▸ WORK TO BE COMPLETED:
What lines in the listing include "технологий"? Return a copy of each.

▸ DATASET CONTENT:

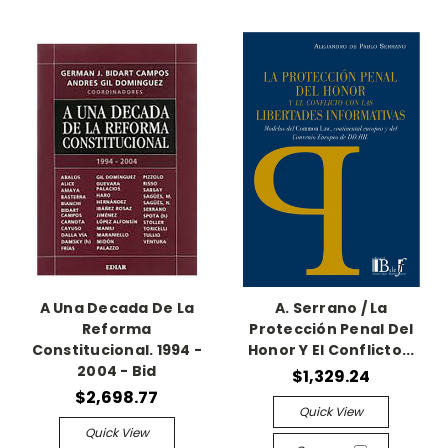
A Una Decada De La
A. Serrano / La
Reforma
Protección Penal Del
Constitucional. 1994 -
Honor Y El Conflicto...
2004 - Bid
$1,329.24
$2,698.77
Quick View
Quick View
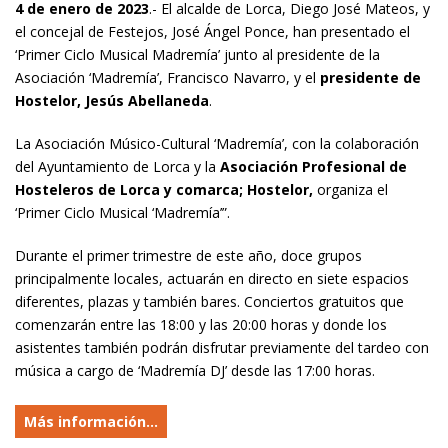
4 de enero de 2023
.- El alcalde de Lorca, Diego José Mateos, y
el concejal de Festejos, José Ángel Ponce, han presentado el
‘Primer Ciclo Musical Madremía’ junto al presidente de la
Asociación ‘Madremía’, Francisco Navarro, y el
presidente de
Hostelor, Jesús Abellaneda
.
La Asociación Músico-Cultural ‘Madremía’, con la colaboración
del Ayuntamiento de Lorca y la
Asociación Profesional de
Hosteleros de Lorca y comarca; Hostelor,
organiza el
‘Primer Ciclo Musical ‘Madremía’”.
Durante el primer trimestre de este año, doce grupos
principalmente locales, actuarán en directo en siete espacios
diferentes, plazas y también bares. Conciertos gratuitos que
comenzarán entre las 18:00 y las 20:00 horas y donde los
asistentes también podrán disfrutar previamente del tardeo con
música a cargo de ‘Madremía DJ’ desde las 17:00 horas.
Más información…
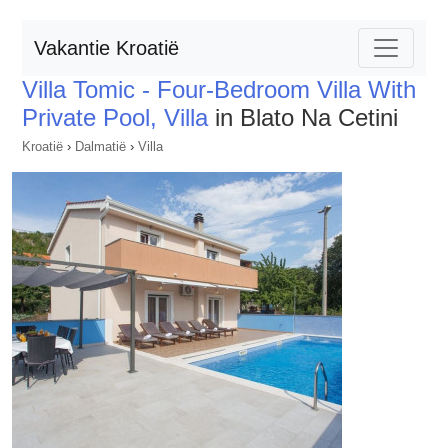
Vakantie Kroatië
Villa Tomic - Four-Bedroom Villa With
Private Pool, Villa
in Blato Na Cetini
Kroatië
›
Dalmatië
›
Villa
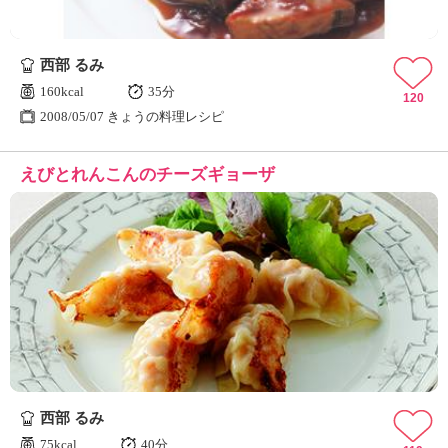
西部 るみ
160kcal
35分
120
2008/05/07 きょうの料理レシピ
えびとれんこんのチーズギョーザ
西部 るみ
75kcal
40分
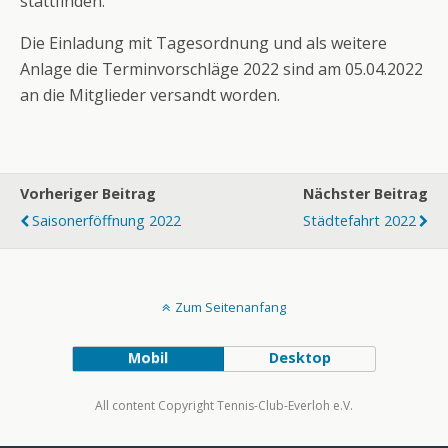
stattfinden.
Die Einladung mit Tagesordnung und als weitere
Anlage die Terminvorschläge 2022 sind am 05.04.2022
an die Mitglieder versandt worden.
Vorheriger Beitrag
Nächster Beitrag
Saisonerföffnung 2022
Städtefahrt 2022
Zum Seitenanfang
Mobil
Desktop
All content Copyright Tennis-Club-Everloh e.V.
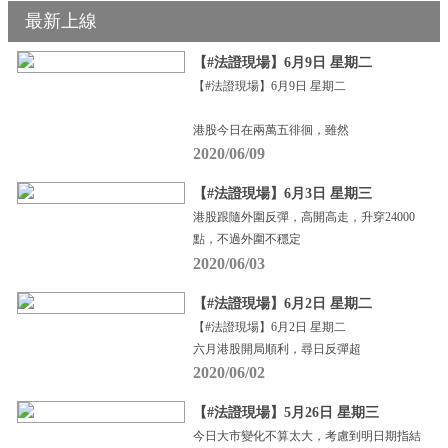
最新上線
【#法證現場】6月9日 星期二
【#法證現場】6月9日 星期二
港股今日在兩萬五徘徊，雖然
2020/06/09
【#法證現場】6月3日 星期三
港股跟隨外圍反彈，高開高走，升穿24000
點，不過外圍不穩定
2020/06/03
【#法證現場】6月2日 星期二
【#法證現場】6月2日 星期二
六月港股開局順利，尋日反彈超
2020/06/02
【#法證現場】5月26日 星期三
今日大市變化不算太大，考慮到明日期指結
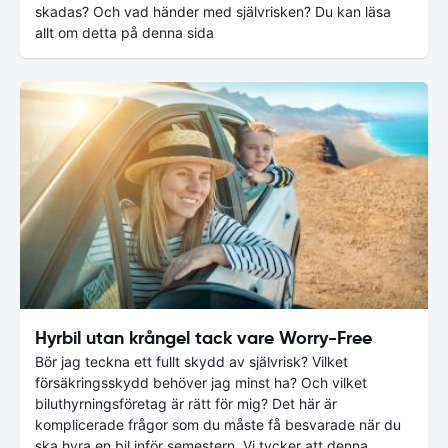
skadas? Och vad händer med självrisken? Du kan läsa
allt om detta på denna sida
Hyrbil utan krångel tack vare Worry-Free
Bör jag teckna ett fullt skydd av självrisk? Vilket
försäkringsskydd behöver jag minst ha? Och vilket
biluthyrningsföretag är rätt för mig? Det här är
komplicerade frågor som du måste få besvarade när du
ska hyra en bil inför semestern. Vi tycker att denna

==

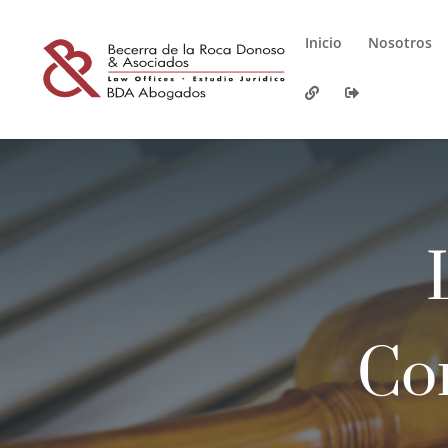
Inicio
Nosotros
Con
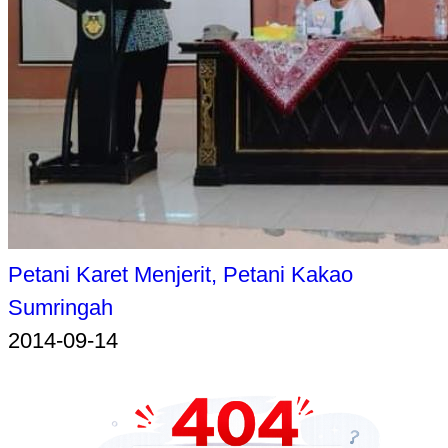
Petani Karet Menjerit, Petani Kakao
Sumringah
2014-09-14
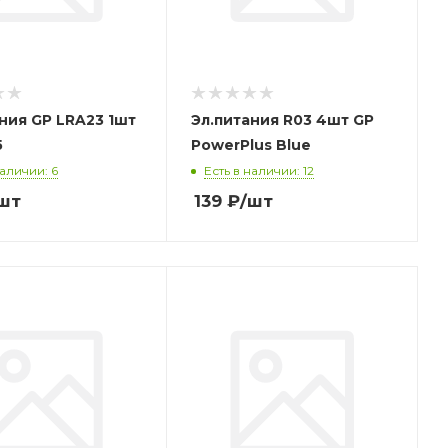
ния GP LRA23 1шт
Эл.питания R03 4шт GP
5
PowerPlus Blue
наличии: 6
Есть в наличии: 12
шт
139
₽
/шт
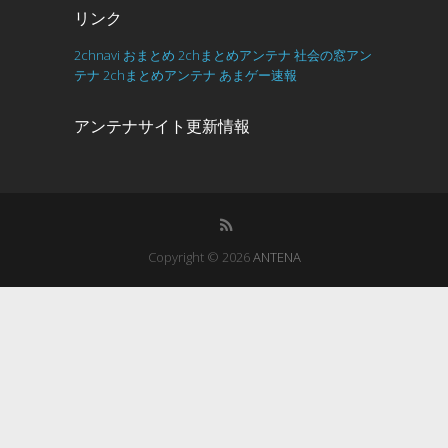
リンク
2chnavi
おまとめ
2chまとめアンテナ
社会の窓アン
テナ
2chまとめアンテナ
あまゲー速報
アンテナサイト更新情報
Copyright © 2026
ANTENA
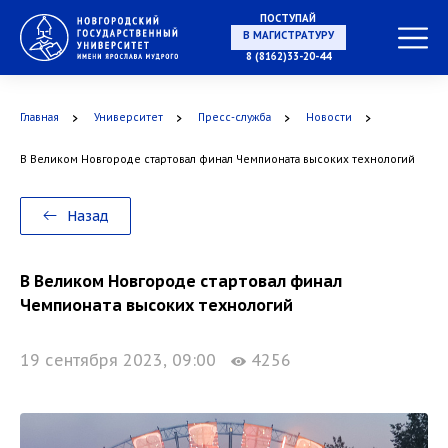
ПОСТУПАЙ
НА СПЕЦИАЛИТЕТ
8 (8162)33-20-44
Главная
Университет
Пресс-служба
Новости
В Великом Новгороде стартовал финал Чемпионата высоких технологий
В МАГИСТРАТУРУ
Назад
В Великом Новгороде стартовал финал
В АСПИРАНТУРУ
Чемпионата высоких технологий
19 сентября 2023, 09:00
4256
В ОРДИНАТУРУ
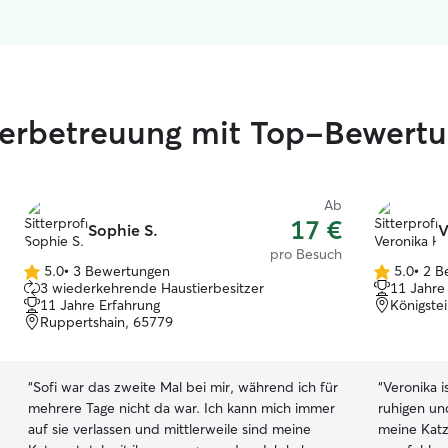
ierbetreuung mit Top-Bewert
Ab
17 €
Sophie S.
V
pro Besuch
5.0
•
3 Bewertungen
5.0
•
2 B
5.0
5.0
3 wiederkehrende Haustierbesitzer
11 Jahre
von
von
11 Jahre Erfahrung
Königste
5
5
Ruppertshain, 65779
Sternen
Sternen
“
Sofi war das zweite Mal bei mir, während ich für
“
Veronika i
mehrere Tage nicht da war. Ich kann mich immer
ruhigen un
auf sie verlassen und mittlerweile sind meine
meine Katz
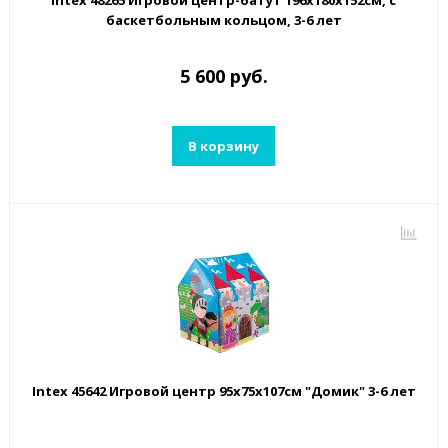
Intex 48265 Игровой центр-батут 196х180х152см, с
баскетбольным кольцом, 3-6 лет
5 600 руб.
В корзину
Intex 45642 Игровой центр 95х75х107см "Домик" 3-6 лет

---

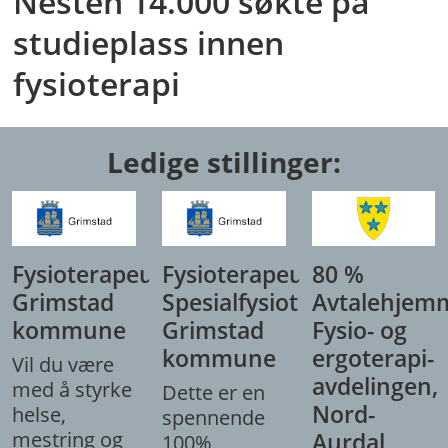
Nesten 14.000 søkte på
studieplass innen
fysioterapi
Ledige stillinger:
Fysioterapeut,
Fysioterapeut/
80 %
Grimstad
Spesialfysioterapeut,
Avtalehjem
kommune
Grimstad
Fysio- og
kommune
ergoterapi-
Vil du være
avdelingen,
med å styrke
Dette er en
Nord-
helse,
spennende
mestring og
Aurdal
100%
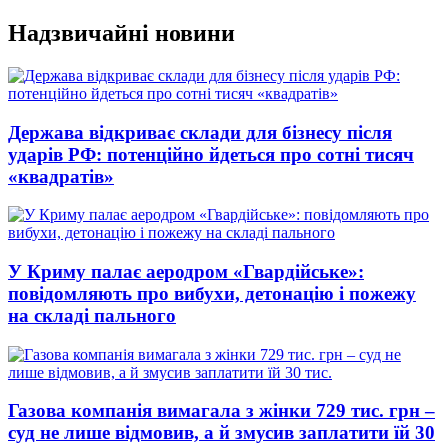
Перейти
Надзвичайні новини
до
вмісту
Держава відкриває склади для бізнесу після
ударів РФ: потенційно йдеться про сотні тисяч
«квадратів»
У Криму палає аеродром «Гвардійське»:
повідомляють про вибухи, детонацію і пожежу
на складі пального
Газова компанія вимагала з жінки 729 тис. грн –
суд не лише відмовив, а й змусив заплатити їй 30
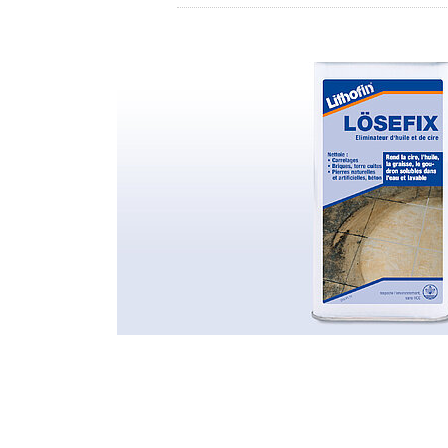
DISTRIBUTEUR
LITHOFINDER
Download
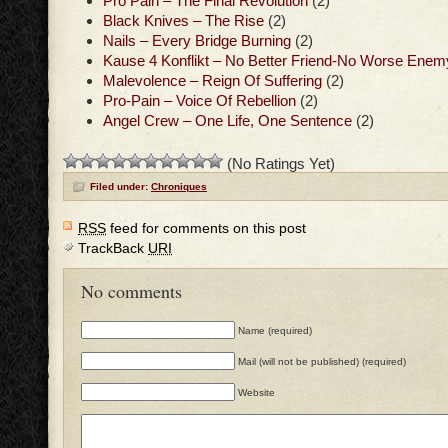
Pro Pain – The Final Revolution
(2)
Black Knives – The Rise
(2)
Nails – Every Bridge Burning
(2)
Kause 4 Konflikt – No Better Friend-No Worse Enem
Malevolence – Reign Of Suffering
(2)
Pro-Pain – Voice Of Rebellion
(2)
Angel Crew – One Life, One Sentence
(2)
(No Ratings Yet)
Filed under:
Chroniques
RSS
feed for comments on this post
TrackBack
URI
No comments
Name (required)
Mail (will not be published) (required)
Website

▸ FINAL ANSWER:
В Великом Новгороде стартовал финал Чемпионата высоких технологий
Чемпионата высоких технологий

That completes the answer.